According to the government, plain packaging was, and remains necessary to protect consumers by increasing the effectiveness of health warnings and decrease the attractiveness of tobacco products.
Several years later, plain packaging has done nothing to improve public health. Despite the best efforts of anti-tobacco activists, statistics do not show plain packaging improving public health. In some cases, it has actually caused smoking levels to increase despite the near universal understanding on the dangers of smoking.
One key claim used to justify plain packaging legislation was that it would help reduce youth smoking rates. According to anti-tobacco groups, youths were encouraged to buy cigarettes because of the shiny, visually attractive packaging. They argued that instituting plain packaging would stop youth, and people in general from buying the product on impulse.
Any rational thinker will find the claim that individuals take up smoking just because the advertising is “shiny” questionable. In fact, recent statistics show that smoking rates amongst 12-17 year olds has increased 32% in the past two years; at the same time that cigarette packaging has become less visually attractive.
Not only has it failed to curb youth smoking, it has also not done anything to reduce overall smoking rates. Prior to plain packaging being introduced, statistics showed a long-term pattern of consistent decline in Australia for decades. According to government studies, consumption of tobacco products was steadily decreasing around 3% per year. However, after plain packaging was introduced, tobacco consumption rates slowed to a decrease of 0.9% per year.

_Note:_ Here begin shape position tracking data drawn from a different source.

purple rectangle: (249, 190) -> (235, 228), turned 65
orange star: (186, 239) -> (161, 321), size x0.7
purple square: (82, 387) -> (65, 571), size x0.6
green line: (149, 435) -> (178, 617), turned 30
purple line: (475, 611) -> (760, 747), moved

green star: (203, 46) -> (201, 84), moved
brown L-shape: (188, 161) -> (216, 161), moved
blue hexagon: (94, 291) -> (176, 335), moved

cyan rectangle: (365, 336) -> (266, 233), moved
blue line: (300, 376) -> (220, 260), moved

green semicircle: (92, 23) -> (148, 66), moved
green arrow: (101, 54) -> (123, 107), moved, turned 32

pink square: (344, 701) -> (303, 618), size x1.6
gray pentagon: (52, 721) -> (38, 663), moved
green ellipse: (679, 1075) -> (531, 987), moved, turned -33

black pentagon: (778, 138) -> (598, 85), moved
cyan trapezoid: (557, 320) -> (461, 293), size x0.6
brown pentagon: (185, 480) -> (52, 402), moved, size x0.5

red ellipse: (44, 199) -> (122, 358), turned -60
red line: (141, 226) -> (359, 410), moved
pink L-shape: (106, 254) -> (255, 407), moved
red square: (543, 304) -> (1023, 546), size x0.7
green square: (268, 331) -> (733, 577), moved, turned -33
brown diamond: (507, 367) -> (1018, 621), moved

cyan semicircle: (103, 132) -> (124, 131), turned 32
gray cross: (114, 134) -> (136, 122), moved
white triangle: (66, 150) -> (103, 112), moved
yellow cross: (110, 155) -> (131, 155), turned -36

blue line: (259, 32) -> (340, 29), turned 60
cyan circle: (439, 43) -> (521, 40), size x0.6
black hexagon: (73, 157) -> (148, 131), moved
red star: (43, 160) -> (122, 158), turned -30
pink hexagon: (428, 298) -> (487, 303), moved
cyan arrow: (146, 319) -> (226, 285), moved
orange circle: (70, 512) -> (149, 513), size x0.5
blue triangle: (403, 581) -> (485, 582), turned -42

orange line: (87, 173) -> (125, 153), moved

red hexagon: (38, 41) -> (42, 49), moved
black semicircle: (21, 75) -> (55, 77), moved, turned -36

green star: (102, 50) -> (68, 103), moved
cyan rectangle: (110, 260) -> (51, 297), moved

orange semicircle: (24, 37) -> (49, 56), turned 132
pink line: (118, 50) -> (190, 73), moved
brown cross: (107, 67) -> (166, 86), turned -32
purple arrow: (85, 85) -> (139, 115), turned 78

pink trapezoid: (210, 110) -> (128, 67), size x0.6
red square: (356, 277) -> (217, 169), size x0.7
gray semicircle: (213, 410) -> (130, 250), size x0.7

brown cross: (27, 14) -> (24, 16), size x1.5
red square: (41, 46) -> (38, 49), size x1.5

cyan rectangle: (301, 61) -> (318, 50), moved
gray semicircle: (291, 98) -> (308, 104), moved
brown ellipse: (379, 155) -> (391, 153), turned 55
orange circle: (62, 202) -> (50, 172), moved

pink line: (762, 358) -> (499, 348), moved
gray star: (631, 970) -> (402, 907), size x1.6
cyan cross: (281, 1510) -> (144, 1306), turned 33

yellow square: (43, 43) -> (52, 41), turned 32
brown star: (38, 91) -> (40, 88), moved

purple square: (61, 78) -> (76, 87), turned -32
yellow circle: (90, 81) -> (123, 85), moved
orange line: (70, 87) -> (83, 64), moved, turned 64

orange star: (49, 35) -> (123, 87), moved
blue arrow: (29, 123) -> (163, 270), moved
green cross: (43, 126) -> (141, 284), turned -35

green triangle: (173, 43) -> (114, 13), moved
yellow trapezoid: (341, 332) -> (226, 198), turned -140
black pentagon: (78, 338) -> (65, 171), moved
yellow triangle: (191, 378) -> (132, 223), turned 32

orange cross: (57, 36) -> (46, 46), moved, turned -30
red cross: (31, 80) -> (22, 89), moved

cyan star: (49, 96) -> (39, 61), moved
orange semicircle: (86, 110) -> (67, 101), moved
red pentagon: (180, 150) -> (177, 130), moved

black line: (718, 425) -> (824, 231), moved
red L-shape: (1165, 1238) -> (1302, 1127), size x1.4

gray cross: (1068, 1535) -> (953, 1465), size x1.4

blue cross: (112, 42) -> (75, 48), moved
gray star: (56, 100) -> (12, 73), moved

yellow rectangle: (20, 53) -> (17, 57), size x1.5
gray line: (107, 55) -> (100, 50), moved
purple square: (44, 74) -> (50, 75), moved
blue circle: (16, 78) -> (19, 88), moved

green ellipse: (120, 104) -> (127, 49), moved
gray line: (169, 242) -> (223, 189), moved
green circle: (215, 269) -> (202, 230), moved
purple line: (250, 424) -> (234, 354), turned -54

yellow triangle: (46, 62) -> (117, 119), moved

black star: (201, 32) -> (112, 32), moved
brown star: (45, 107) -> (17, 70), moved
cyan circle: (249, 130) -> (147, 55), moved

At the time of plain packaging’s introduction there was no evidence that could be found that it helps reduce smoking. Advocates resorted to using emotive arguments but conveniently left out any statistics to back up claims. Meanwhile, experts have pointed to other strategies that have proven more effective such as programs that raise education & awareness.
So what has the law done?
Well, it has created unnecessary burdens for retailers and has actually resulted in an increase in illicit tobacco sales. According to a report released by KPMG, sale of illicit products has increased by 25% in less than 2 years.
In addition, the law represents an alarming violation of intellectual property rights because it prohibits companies from displaying their own trademarked brands on their own products.
Numerous studies have demonstrated the link between strong and secure intellectual property protections and vibrant and strong economic growth. However, plain packaging usurps IP rights and set a dangerous precedent towards government control over branding.
These concerns have led to a World Trade Organization dispute brought forth by several countries concerned with the precedent that this policy is setting.
Opposition to plain packaging should not, and is not about approval or disapproval of smoking. It is about protecting property rights from government control. Given that plain packaging is actually increasing smoking levels and is clearly violating IP rights, Australia should immediately begin to repeal the law.